Abstract
Background
Timely care by general practitioners in the community keeps children out of hospital and provides better continuity of care. Yet in the UK, access to primary care has diminished since 2004 when changes in general practitioners' contracts enabled them to ‘opt out’ of providing out-of-hours care and since then unplanned pediatric hospital admission rates have escalated, particularly through emergency departments. We hypothesised that any increase in isolated short stay admissions for childhood illness might reflect failure to manage these cases in the community over a 10 year period spanning these changes.
Methods and Findings
We conducted a population based time trends study of major causes of hospital admission in children <10 years using the Hospital Episode Statistics database, which records all admissions to all NHS hospitals in England using ICD10 codes. Outcomes measures were total and isolated short stay unplanned hospital admissions (lasting less than 2 days without readmission within 28 days) from 1997 to 2006. Over the period annual unplanned admission rates in children aged <10 years rose by 22% (from 73.6/1000 to 89.5/1000 child years) with larger increases of 41% in isolated short stay admissions (from 42.7/1000 to 60.2/1000 child years). There was a smaller fall of 12% in admissions with length of stay of >2 days. By 2006, 67.3% of all unplanned admissions were isolated short stays <2 days. The increases in admission rates were greater for common non-infectious than infectious causes of admissions.
Conclusions
Short stay unplanned hospital admission rates in young children in England have increased substantially in recent years and are not accounted for by reductions in length of in-hospital stay. The majority are isolated short stay admissions for minor illness episodes that could be better managed by primary care in the community and may be evidence of a failure of primary care services.
Introduction
Unplanned hospital admission rates have been rising for several years in many developed countries, [1] particularly in children, many of whom are admitted through emergency departments. [2], [3] Mortality and morbidity from infectious childhood illness have dramatically declined and the likelihood of serious bacterial infection in children is now very low. [4], [5] Despite this, acute conditions such as minor infectious illness remains an important cause for health service use and health expenditure on these conditions has increased.[6], [5] Unplanned admission is expensive, strains resources and can be avoided given timely care by general practitioners (GPs) in the community, which by contrast is cheaper, avoids the hazards of hospital acquired infection and provides better continuity of care than emergency services[7], [8] Where access to primary care is poor, unplanned admission rates are high. [7], [9] In the United States (US), where continuity of care for children is low across primary and secondary health care settings,[10] there have been strong arguments in favour of implementing universal coverage of primary care similar to the United Kingdom (UK) model.[11]
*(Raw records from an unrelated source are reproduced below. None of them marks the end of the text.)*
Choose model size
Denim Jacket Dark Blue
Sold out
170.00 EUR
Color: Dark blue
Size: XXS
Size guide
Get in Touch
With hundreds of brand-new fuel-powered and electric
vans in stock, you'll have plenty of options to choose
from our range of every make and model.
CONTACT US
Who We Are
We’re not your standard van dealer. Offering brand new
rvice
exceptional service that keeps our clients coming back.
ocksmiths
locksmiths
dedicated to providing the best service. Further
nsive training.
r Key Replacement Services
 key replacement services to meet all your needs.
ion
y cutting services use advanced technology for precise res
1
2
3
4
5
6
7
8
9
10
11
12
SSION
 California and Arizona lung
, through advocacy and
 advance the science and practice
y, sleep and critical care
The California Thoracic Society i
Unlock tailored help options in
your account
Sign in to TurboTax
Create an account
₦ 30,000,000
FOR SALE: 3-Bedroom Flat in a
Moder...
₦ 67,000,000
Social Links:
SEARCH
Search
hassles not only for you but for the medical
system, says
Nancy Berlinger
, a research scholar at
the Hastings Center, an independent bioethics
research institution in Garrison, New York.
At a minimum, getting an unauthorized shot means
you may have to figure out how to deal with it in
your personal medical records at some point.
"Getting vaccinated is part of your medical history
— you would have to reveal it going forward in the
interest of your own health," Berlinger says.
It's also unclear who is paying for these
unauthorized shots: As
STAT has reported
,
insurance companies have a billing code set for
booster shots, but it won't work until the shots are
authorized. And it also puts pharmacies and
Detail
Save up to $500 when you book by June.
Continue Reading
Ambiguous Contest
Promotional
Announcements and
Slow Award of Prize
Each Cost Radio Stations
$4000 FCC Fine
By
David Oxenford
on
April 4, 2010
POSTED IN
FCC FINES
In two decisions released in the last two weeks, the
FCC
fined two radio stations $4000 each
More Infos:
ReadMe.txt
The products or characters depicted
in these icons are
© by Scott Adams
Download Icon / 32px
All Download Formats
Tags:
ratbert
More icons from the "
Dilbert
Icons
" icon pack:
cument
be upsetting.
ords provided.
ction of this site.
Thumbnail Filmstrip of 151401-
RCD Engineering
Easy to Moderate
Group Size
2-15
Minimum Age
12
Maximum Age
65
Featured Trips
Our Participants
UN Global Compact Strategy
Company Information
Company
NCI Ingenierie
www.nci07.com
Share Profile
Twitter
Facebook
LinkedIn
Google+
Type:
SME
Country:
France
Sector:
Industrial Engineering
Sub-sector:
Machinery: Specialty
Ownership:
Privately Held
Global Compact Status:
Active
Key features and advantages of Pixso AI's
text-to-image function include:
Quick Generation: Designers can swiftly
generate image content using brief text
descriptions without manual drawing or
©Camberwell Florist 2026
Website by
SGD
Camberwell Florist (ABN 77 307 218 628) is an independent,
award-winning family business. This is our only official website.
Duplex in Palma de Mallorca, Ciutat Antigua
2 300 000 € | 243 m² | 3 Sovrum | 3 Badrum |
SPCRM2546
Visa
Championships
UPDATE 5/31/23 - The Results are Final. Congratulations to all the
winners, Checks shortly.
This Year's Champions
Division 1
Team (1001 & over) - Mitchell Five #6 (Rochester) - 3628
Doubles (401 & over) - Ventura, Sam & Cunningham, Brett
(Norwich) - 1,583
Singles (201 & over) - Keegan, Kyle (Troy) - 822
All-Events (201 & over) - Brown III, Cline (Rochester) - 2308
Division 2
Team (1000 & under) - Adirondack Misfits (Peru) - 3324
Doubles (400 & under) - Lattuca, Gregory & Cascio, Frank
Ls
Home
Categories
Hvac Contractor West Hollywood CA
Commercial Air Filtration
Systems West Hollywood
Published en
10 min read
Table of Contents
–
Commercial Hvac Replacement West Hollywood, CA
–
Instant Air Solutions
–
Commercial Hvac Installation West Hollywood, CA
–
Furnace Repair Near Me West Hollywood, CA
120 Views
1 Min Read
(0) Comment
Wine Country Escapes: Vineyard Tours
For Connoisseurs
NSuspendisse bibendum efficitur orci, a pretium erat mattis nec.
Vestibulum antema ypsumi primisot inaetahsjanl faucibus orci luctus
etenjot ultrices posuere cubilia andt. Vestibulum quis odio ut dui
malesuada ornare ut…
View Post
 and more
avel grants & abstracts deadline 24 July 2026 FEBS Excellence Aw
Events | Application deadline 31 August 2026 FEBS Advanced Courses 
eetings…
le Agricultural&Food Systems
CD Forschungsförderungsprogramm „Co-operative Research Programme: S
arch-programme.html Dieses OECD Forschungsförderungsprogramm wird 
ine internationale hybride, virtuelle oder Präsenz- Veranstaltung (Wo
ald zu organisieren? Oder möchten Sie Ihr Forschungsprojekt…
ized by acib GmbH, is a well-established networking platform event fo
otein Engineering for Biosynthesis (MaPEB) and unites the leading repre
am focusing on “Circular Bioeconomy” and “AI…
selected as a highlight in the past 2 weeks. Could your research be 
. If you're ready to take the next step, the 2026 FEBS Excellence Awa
Over 99% of children in the UK are registered with a National Health Service (NHS) general practitioner and most will see their GP at least once each year for mild self-limiting common childhood illnesses, including infection, asthma and minor injury [12] that do not require onward referral to secondary care.[13] Yet in the UK, access to primary care has diminished since 2004 due to restructuring of NHS primary care provision and a change in general practitioners' contracts enabling ‘opt out’ of responsibility for out-of-hours and unplanned care of acute conditions and focusing more on management of chronic conditions in adults.[14] Although consultations on surgery premises have not fallen, the proportion of all GP consultations carried out in patient's homes has halved from 9% to 4%. [15] In 2006/7, 58% of all unplanned admissions to English hospitals in children <19 years old occurred via the emergency route compared with 31% from general practitioners.[3] Since 2004, reductions in working hours of junior hospital doctors[16] have resulted in less-experienced staff in the frontline of emergency care and stringent emergency department waiting time targets have been tightened. [17] This forces staff to make decisions about whether to discharge or admit patients with limited opportunities for review by the same clinician.
We hypothesised that any increase in isolated short stay admissions in young children during the past decade of major reorganisations in primary care in the UK might reflect failure to manage acute childhood illness in the community. This paper examines trends in unplanned hospital admission in children aged less than 10 years over a ten-year period spanning the changes in primary care organisation and describes the pattern of admissions with respect to short hospital stays for minor conditions that could potentially be dealt with in the community. We focused this report on children aged under 10 years because their major causes of admission differ substantially from older children.
Methods
The Hospital Episodes Statistics (HES) database is a national database operational since 1986, recording all inpatient and day case procedures in NHS (public) hospitals. [18] HES data have been widely used to examine time trends in disease and variations in practice and to make international comparisons (www.hesonline.nhs.uk). We have Section 60 approval from the Patient Information Advisory Group (PIAG) to hold confidential data and analyse them for research purposes. Consent was given on behalf of patients since for national data individual consent is considered unfeasible. We also have approval from St Mary's Local Research Ethics Committee.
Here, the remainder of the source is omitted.